─── Source material ───

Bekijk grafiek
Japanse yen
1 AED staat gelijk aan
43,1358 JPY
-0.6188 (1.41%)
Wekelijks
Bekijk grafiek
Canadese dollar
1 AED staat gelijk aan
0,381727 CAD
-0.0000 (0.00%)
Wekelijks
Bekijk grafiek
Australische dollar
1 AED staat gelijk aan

───
─── Source material ───

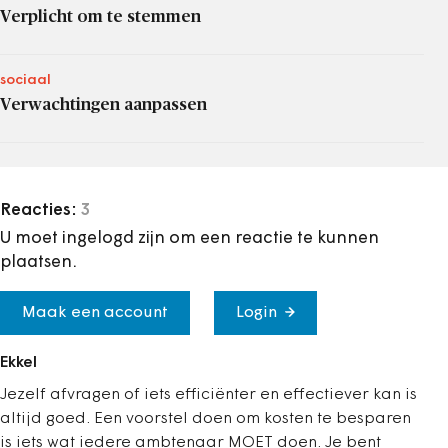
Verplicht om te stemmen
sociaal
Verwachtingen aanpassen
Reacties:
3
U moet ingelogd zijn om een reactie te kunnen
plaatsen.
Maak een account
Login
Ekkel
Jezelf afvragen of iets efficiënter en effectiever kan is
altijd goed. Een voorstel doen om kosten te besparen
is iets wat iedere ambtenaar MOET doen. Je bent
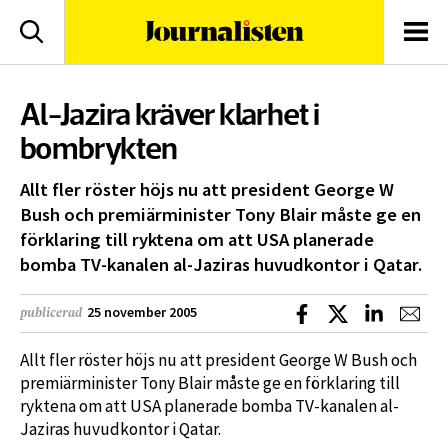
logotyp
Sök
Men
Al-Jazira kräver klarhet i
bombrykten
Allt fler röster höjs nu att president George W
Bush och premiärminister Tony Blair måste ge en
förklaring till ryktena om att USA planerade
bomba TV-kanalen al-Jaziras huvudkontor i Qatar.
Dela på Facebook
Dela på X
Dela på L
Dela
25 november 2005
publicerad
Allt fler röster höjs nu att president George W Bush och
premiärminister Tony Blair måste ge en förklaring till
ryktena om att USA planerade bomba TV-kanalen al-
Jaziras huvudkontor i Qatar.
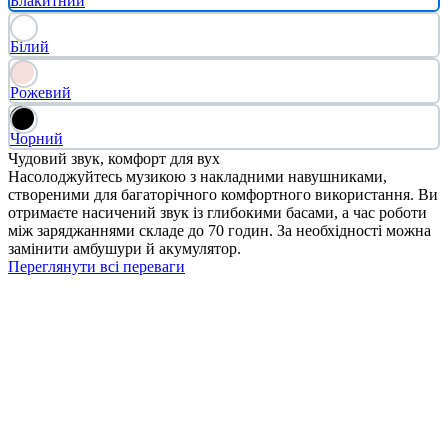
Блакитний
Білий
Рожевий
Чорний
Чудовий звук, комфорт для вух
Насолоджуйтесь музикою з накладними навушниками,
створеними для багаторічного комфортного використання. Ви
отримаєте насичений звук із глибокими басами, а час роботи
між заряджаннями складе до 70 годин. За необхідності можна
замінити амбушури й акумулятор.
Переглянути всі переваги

───
─── Source material ───

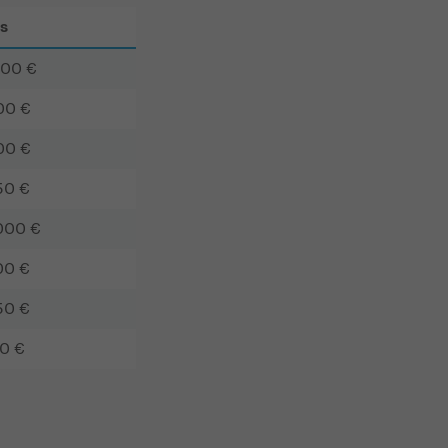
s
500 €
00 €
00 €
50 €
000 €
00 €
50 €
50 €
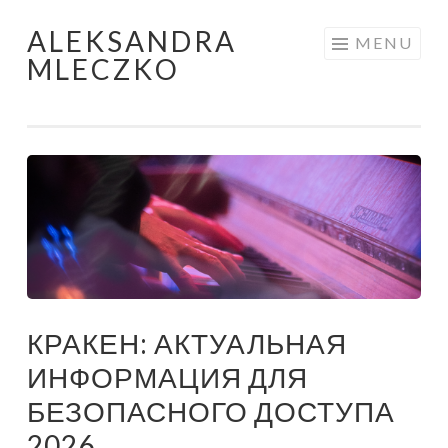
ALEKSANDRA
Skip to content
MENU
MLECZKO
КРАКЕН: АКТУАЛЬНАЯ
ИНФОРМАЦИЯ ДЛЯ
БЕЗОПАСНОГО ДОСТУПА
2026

───

▶ _What you are asked to do_
Begin at the line that has "förklaring till ryktena om att USA planerade" in the entries above; stop after the line that has "premiärminister Tony Blair måste ge en förklaring". Transcribe exactly those lines and no others.

▶ _Exercise solution_
förklaring till ryktena om att USA planerade
bomba TV-kanalen al-Jaziras huvudkontor i Qatar.
Dela på Facebook
Dela på X
Dela på L
Dela
25 november 2005
publicerad
Allt fler röster höjs nu att president George W Bush och
premiärminister Tony Blair måste ge en förklaring till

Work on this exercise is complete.